:: WHAT TO DO ::
Write out all of the records below precisely as given, omitting the images.

Extracted page text data
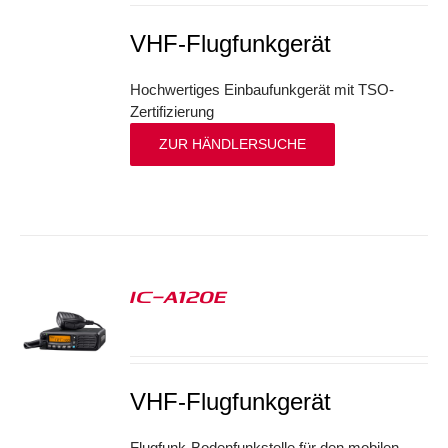
VHF-Flugfunkgerät
Hochwertiges Einbaufunkgerät mit TSO-
Zertifizierung
ZUR HÄNDLERSUCHE
IC-A120E
S
VHF-Flugfunkgerät
Flugfunk-Bodenfunkstelle für den mobilen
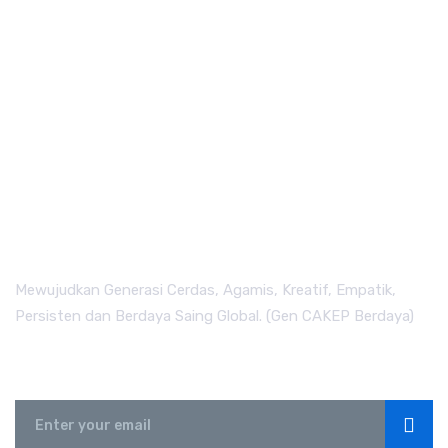
Mewujudkan Generasi Cerdas, Agamis, Kreatif, Empatik,
Persisten dan Berdaya Saing Global. (Gen CAKEP Berdaya)
Subscribe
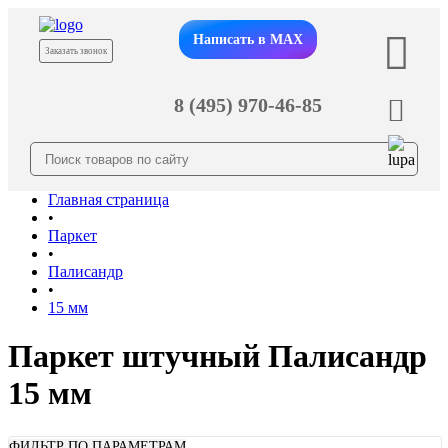
Написать в MAX
Заказать звонок
8 (495) 970-46-85
Главная страница
•
Паркет
•
Палисандр
•
15 мм
Паркет штучный Палисандр
15 мм
ФИЛЬТР ПО ПАРАМЕТРАМ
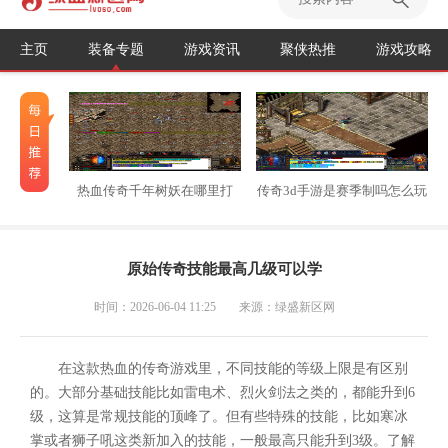
主页
装备专题
游戏资讯
聚侠热推
游戏攻略
热血传奇千年树妖在哪里打
传奇3d手游是赛季制吗怎么玩
原始传奇技能最高几级可以学
时间：2026-06-04 11:25
来源：绿盛新区网
在这款热血的传奇游戏里，不同技能的等级上限是有区别
的。大部分基础技能比如雷电术、烈火剑法之类的，都能升到6
级，这算是常规技能的顶峰了。但有些特殊的技能，比如寒冰
掌或者狮子吼这类新加入的技能，一般最高只能升到3级。了解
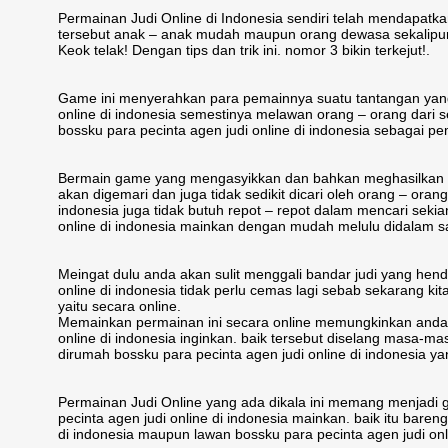
Permainan Judi Online di Indonesia sendiri telah mendapatkan
tersebut anak – anak mudah maupun orang dewasa sekalipun
Keok telak! Dengan tips dan trik ini. nomor 3 bikin terkejut!.
Game ini menyerahkan para pemainnya suatu tantangan yang
online di indonesia semestinya melawan orang – orang dari s
bossku para pecinta agen judi online di indonesia sebagai pe
Bermain game yang mengasyikkan dan bahkan meghasilkan tid
akan digemari dan juga tidak sedikit dicari oleh orang – orang d
indonesia juga tidak butuh repot – repot dalam mencari seki
online di indonesia mainkan dengan mudah melulu didalam sa
Meingat dulu anda akan sulit menggali bandar judi yang hen
online di indonesia tidak perlu cemas lagi sebab sekarang 
yaitu secara online.
Memainkan permainan ini secara online memungkinkan anda u
online di indonesia inginkan. baik tersebut diselang masa-ma
dirumah bossku para pecinta agen judi online di indonesia 
Permainan Judi Online yang ada dikala ini memang menjad
pecinta agen judi online di indonesia mainkan. baik itu bare
di indonesia maupun lawan bossku para pecinta agen judi onl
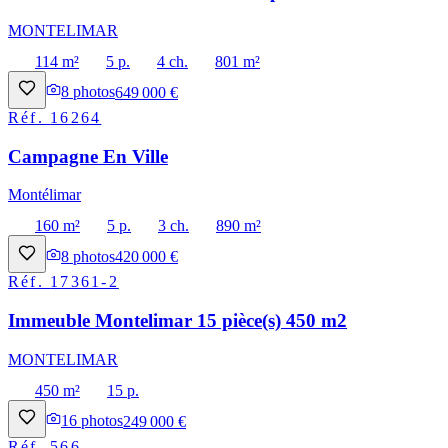
MONTELIMAR
114 m²
5 p.
4 ch.
801 m²
8
photos
649 000 €
Réf.
16264
Campagne En Ville
Montélimar
160 m²
5 p.
3 ch.
890 m²
8
photos
420 000 €
Réf.
17361-2
Immeuble Montelimar 15 pièce(s) 450 m2
MONTELIMAR
450 m²
15 p.
16
photos
249 000 €
Réf.
566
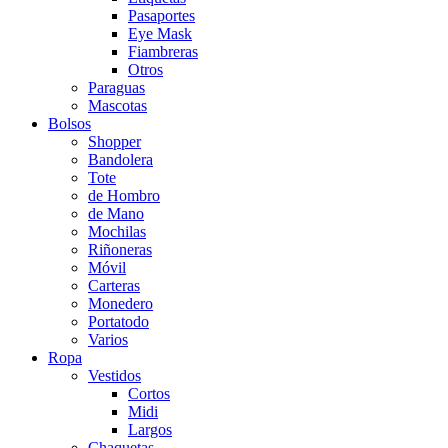
Pasaportes
Eye Mask
Fiambreras
Otros
Paraguas
Mascotas
Bolsos
Shopper
Bandolera
Tote
de Hombro
de Mano
Mochilas
Riñoneras
Móvil
Carteras
Monedero
Portatodo
Varios
Ropa
Vestidos
Cortos
Midi
Largos
Chaquetas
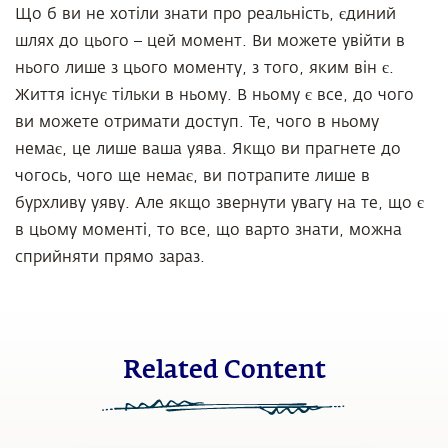
Що б ви не хотіли знати про реальність, єдиний
шлях до цього – цей момент. Ви можете увійти в
нього лише з цього моменту, з того, яким він є.
Життя існує тільки в ньому. В ньому є все, до чого
ви можете отримати доступ. Те, чого в ньому
немає, це лише ваша уява. Якщо ви прагнете до
чогось, чого ще немає, ви потрапите лише в
бурхливу уяву. Але якщо звернути увагу на те, що є
в цьому моменті, то все, що варто знати, можна
сприйняти прямо зараз.
Related Content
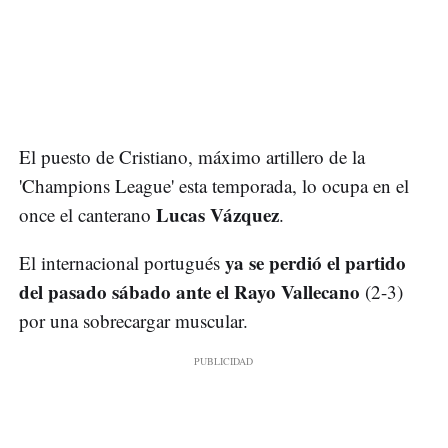
El puesto de Cristiano, máximo artillero de la
'Champions League' esta temporada, lo ocupa en el
Lucas Vázquez
once el canterano
.
ya se perdió el partido
El internacional portugués
del pasado sábado ante el Rayo Vallecano
(2-3)
por una sobrecargar muscular.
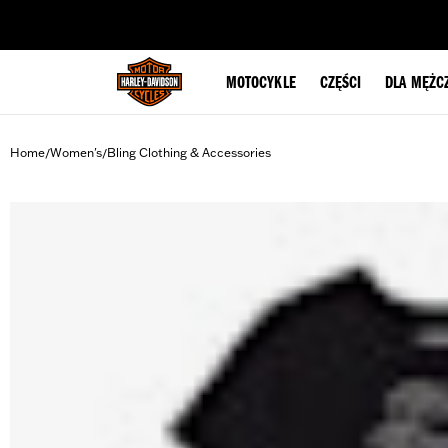
web accessibility
MOTOCYKLE
CZĘŚCI
DLA MĘŻC
Home
Women's
Bling Clothing & Accessories
/
/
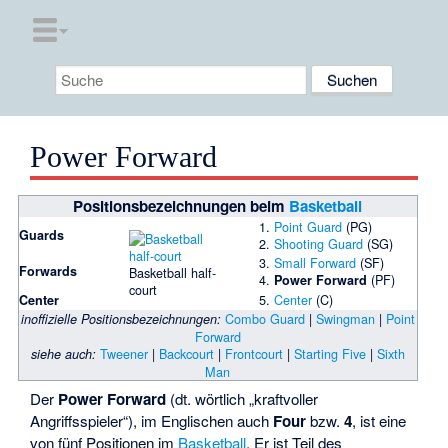
Power Forward
Positionsbezeichnungen beim
Basketball
1.
Point Guard
(PG)
Guards
2.
Shooting Guard
(SG)
3.
Small Forward
(SF)
Forwards
Basketball half-
4.
(PF)
Power Forward
court
5.
Center
(C)
Center
Combo Guard
|
Swingman
|
Point
inoffizielle Positionsbezeichnungen:
Forward
Tweener
|
Backcourt
|
Frontcourt
|
Starting Five
|
Sixth
siehe auch:
Man
Der
Power Forward
(dt. wörtlich „kraftvoller
Angriffsspieler“), im Englischen auch
Four
bzw.
4
, ist eine
von fünf Positionen im
Basketball
. Er ist Teil des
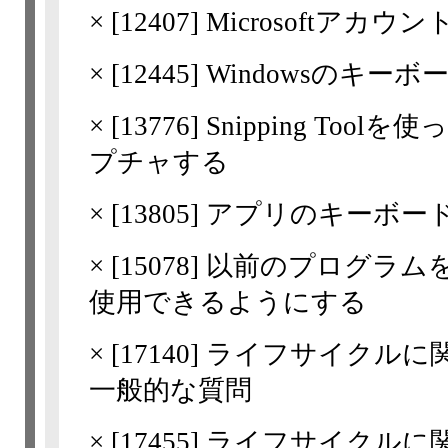
×
[
12407
] Microsoftア
×
[
12445
] Windowsのキ
×
[
13776
] Snipping T
プチャする
×
[
13805
] アプリのキーボー
×
[
15078
] 以前のプログラムを
使用できるようにする
×
[
17140
] ライフサイクルに関
一般的な質問
×
[
17455
] ライフサイクルに関するF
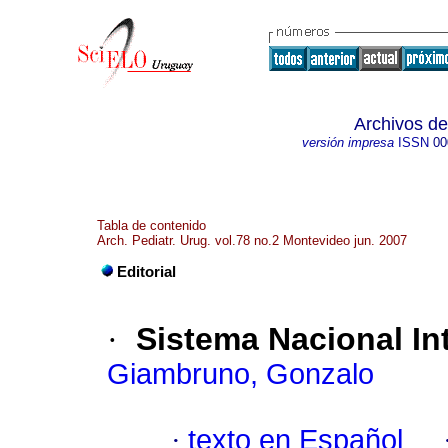
Archivos de
versión impresa
ISSN
00
Tabla de contenido
Arch. Pediatr. Urug. vol.78 no.2 Montevideo jun. 2007
Editorial
·
Sistema Nacional In
Giambruno, Gonzalo
·
texto en Español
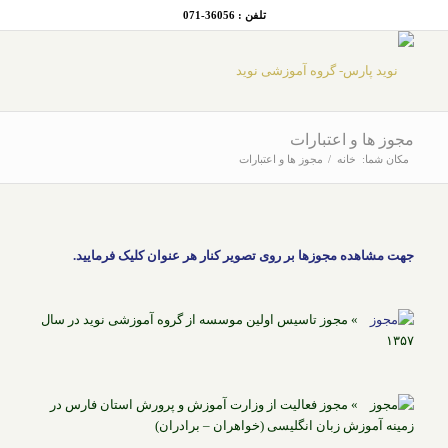
تلفن : 36056-071
مجوز ها و اعتبارات
مکان شما:
خانه
/
مجوز ها و اعتبارات
جهت مشاهده مجوزها بر روی تصویر کنار هر عنوان کلیک فرمایید.
» مجوز تاسیس اولین موسسه از گروه آموزشی نوید در سال
۱۳۵۷
» مجوز فعالیت از وزارت آموزش و پرورش استان فارس در
زمینه آموزش زبان انگلیسی (خواهران – برادران)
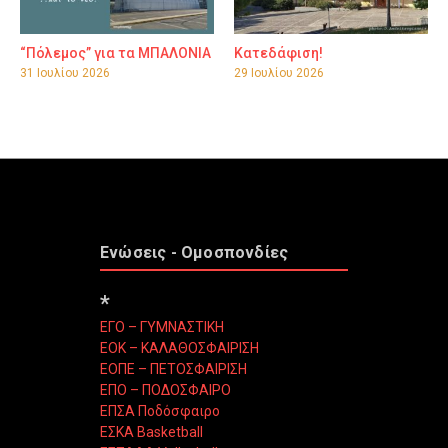
“Πόλεμος” για τα ΜΠΑΛΟΝΙΑ
Κατεδάφιση!
31 Ιουλίου 2026
29 Ιουλίου 2026
Ενώσεις - Ομοσπονδίες
*
ΕΓΟ – ΓΥΜΝΑΣΤΙΚΗ
ΕΟΚ – ΚΑΛΑΘΟΣΦΑΙΡΙΣΗ
ΕΟΠΕ – ΠΕΤΟΣΦΑΙΡΙΣΗ
ΕΠΟ – ΠΟΔΟΣΦΑΙΡΟ
ΕΠΣΑ Ποδόσφαιρο
ΕΣΚΑ Basketball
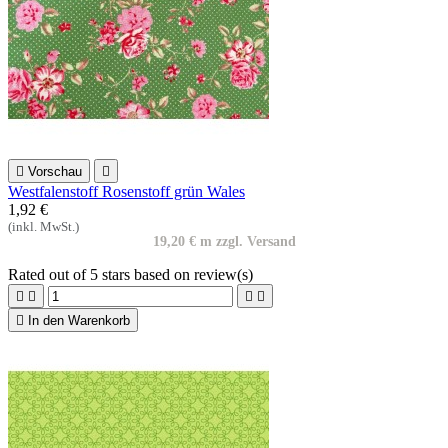

Vorschau

Westfalenstoff Rosenstoff grün Wales
1,92 €
(inkl. MwSt.)
19,20 € m zzgl. Versand
Rated
out of 5 stars based on
review(s)





In den Warenkorb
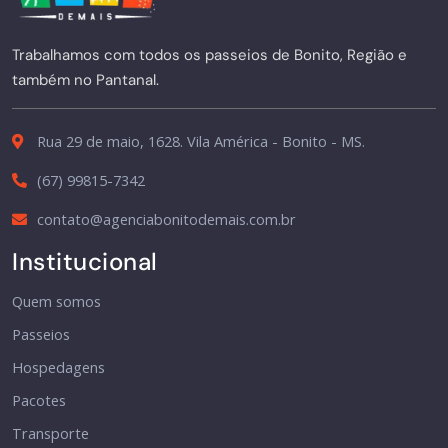
Trabalhamos com todos os passeios de Bonito, Região e
também no Pantanal.
Rua 29 de maio, 1628. Vila América - Bonito - MS.
(67) 99815-7342
contato@agenciabonitodemais.com.br
Institucional
Quem somos
Passeios
Hospedagens
Pacotes
Transporte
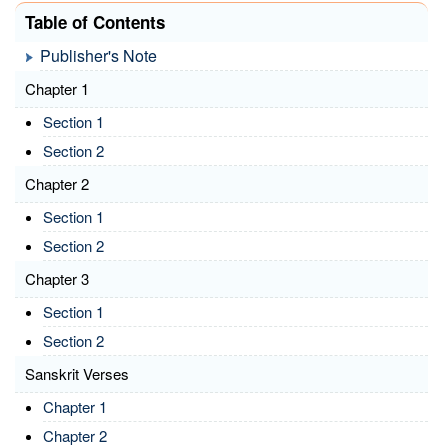
Table of Contents
Publisher's Note
Chapter 1
Section 1
Section 2
Chapter 2
Section 1
Section 2
Chapter 3
Section 1
Section 2
Sanskrit Verses
Chapter 1
Chapter 2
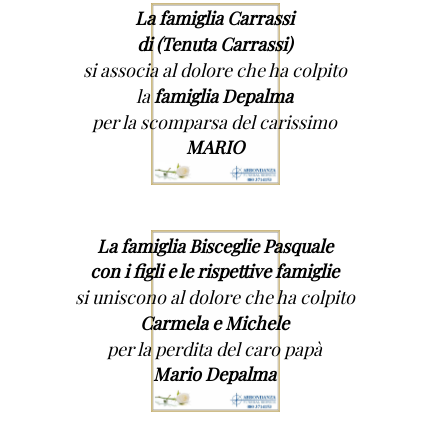
La famiglia Carrassi
di (Tenuta Carrassi)
si associa al dolore che ha colpito
la
famiglia Depalma
per la scomparsa del carissimo
MARIO
La famiglia Bisceglie Pasquale
con i figli e le rispettive famiglie
si uniscono al dolore che ha colpito
Carmela e Michele
per la perdita del caro papà
Mario Depalma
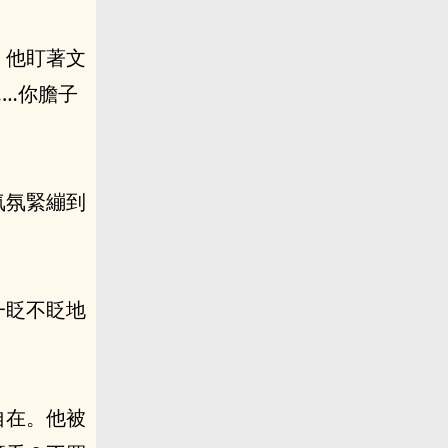
。他盯著文
…你膽子
氣氛緊繃到
一眨不眨地
自在。他被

:: YOUR SOLUTION ::
VHF-Flugfunkgerät
Hochwertiges Einbaufunkgerät mit TSO-
Zertifizierung
ZUR HÄNDLERSUCHE
IC-A120E
S
VHF-Flugfunkgerät
Flugfunk-Bodenfunkstelle für den mobilen
Mewujudkan Generasi Cerdas, Agamis, Kreatif, Empatik,
Persisten dan Berdaya Saing Global. (Gen CAKEP Berdaya)
Subscribe
Написать в MAX
Заказать звонок
8 (495) 970-46-85
Главная страница
•
Паркет
•
Палисандр
•
15 мм
Паркет штучный Палисандр
15 мм
ФИЛЬТР ПО ПАРАМЕТРАМ
主页
装备专题
游戏资讯
聚侠热推
游戏攻略
热血传奇千年树妖在哪里打
传奇3d手游是赛季制吗怎么玩
原始传奇技能最高几级可以学
时间：2026-06-04 11:25
来源：绿盛新区网
在这款热血的传奇游戏里，不同技能的等级上限是有区别
的。大部分基础技能比如雷电术、烈火剑法之类的，都能升到6
级，这算是常规技能的顶峰了。但有些特殊的技能，比如寒冰
掌或者狮子吼这类新加入的技能，一般最高只能升到3级。了解
Permainan Judi Online di Indonesia sendiri telah mendapatkan
tersebut anak – anak mudah maupun orang dewasa sekalipun
Keok telak! Dengan tips dan trik ini. nomor 3 bikin terkejut!.
Game ini menyerahkan para pemainnya suatu tantangan yang
online di indonesia semestinya melawan orang – orang dari s
bossku para pecinta agen judi online di indonesia sebagai pe
Bermain game yang mengasyikkan dan bahkan meghasilkan tid
akan digemari dan juga tidak sedikit dicari oleh orang – orang d
indonesia juga tidak butuh repot – repot dalam mencari seki
online di indonesia mainkan dengan mudah melulu didalam sa
Meingat dulu anda akan sulit menggali bandar judi yang hen
online di indonesia tidak perlu cemas lagi sebab sekarang 
yaitu secara online.
Memainkan permainan ini secara online memungkinkan anda u
online di indonesia inginkan. baik tersebut diselang masa-ma
dirumah bossku para pecinta agen judi online di indonesia 
Permainan Judi Online yang ada dikala ini memang menjad
pecinta agen judi online di indonesia mainkan. baik itu bare
di indonesia maupun lawan bossku para pecinta agen judi onl
MONTELIMAR
114 m²
5 p.
4 ch.
801 m²
8
photos
649 000 €
Réf.
16264
Campagne En Ville
Montélimar
160 m²
5 p.
3 ch.
890 m²
8
photos
420 000 €
Réf.
17361-2
Immeuble Montelimar 15 pièce(s) 450 m2
MONTELIMAR
450 m²
15 p.
16
photos
249 000 €
Réf.
566
Pasaportes
Eye Mask
Fiambreras
Otros
Paraguas
Mascotas
Bolsos
Shopper
Bandolera
Tote
de Hombro
de Mano
Mochilas
Riñoneras
Móvil
Carteras
Monedero
Portatodo
Varios
Ropa
Vestidos
Cortos
Midi
Largos
Chaquetas
Що б ви не хотіли знати про реальність, єдиний
шлях до цього – цей момент. Ви можете увійти в
нього лише з цього моменту, з того, яким він є.
Життя існує тільки в ньому. В ньому є все, до чого
ви можете отримати доступ. Те, чого в ньому
немає, це лише ваша уява. Якщо ви прагнете до
чогось, чого ще немає, ви потрапите лише в
бурхливу уяву. Але якщо звернути увагу на те, що є
в цьому моменті, то все, що варто знати, можна
сприйняти прямо зараз.
Related Content
El puesto de Cristiano, máximo artillero de la
'Champions League' esta temporada, lo ocupa en el
Lucas Vázquez
once el canterano
.
ya se perdió el partido
El internacional portugués
del pasado sábado ante el Rayo Vallecano
(2-3)
por una sobrecargar muscular.
web accessibility
MOTOCYKLE
CZĘŚCI
DLA MĘŻC
Home
Women's
Bling Clothing & Accessories
/
/
Power Forward
Positionsbezeichnungen beim
Basketball
1.
Point Guard
(PG)
Guards
2.
Shooting Guard
(SG)
3.
Small Forward
(SF)
Forwards
Basketball half-
4.
(PF)
Power Forward
court
5.
Center
(C)
Center
Combo Guard
|
Swingman
|
Point
inoffizielle Positionsbezeichnungen:
Forward
Tweener
|
Backcourt
|
Frontcourt
|
Starting Five
|
Sixth
siehe auch:
Man
Der
Power Forward
(dt. wörtlich „kraftvoller
Angriffsspieler“), im Englischen auch
Four
bzw.
4
, ist eine
von fünf Positionen im
Basketball
. Er ist Teil des
×
[
12407
] Microsoftア
×
[
12445
] Windowsのキ
×
[
13776
] Snipping T
プチャする
×
[
13805
] アプリのキーボー
×
[
15078
] 以前のプログラムを
使用できるようにする
×
[
17140
] ライフサイクルに関
一般的な質問
×
[
17455
] ライフサイクルに関するF
Archivos de
versión impresa
ISSN
00
Tabla de contenido
Arch. Pediatr. Urug. vol.78 no.2 Montevideo jun. 2007
Editorial
·
Sistema Nacional In
Giambruno, Gonzalo
·
texto en Español
تلفن : 36056-071
مجوز ها و اعتبارات
مکان شما:
خانه
/
مجوز ها و اعتبارات
جهت مشاهده مجوزها بر روی تصویر کنار هر عنوان کلیک فرمایید.
» مجوز تاسیس اولین موسسه از گروه آموزشی نوید در سال
۱۳۵۷
» مجوز فعالیت از وزارت آموزش و پرورش استان فارس در
زمینه آموزش زبان انگلیسی (خواهران – برادران)
“Πόλεμος” για τα ΜΠΑΛΟΝΙΑ
Κατεδάφιση!
31 Ιουλίου 2026
29 Ιουλίου 2026
Ενώσεις - Ομοσπονδίες
*
ΕΓΟ – ΓΥΜΝΑΣΤΙΚΗ
ΕΟΚ – ΚΑΛΑΘΟΣΦΑΙΡΙΣΗ
ΕΟΠΕ – ΠΕΤΟΣΦΑΙΡΙΣΗ
ΕΠΟ – ΠΟΔΟΣΦΑΙΡΟ
ΕΠΣΑ Ποδόσφαιρο
ΕΣΚΑ Basketball

Vorschau

Westfalenstoff Rosenstoff grün Wales
1,92 €
(inkl. MwSt.)
19,20 € m zzgl. Versand
Rated
out of 5 stars based on
review(s)





In den Warenkorb
Trabalhamos com todos os passeios de Bonito, Região e
também no Pantanal.
Rua 29 de maio, 1628. Vila América - Bonito - MS.
(67) 99815-7342
contato@agenciabonitodemais.com.br
Institucional
Quem somos
Passeios
Hospedagens
Pacotes
Transporte
Table of Contents
Publisher's Note
Chapter 1
Section 1
Section 2
Chapter 2
Section 1
Section 2
Chapter 3
Section 1
Section 2
Sanskrit Verses
Chapter 1
Chapter 2
La famiglia Carrassi
di (Tenuta Carrassi)
si associa al dolore che ha colpito
la
famiglia Depalma
per la scomparsa del carissimo
MARIO
La famiglia Bisceglie Pasquale
con i figli e le rispettive famiglie
si uniscono al dolore che ha colpito
Carmela e Michele
per la perdita del caro papà
Mario Depalma
。他盯著文
…你膽子
氣氛緊繃到
一眨不眨地
自在。他被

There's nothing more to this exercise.